» Exercise goal: Which lines mention "Political"? Show each one from the listing.

» Working data:
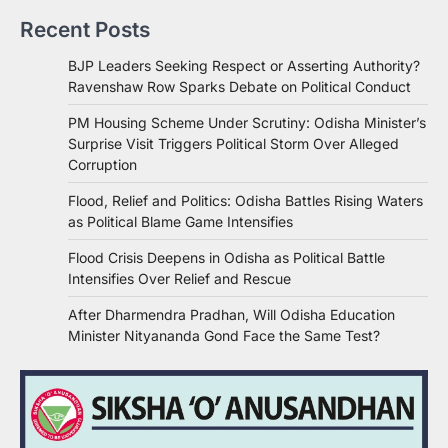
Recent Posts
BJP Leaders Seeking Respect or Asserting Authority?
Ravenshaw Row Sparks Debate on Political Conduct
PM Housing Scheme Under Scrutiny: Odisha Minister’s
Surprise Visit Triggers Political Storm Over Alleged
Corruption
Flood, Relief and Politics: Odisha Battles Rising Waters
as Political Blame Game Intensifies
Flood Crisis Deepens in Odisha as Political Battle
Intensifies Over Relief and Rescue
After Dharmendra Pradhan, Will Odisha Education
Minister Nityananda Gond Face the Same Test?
==
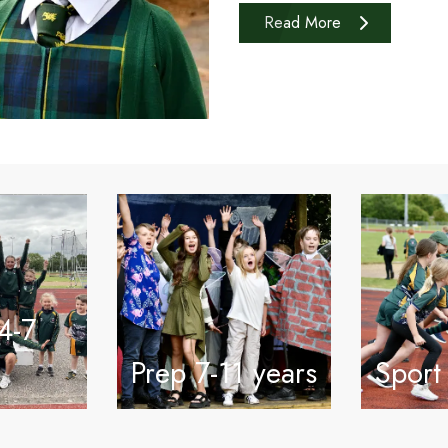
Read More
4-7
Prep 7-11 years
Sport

» Response to the task:
Ravenshaw Row Sparks Debate on Political Conduct
Surprise Visit Triggers Political Storm Over Alleged
as Political Blame Game Intensifies
Flood Crisis Deepens in Odisha as Political Battle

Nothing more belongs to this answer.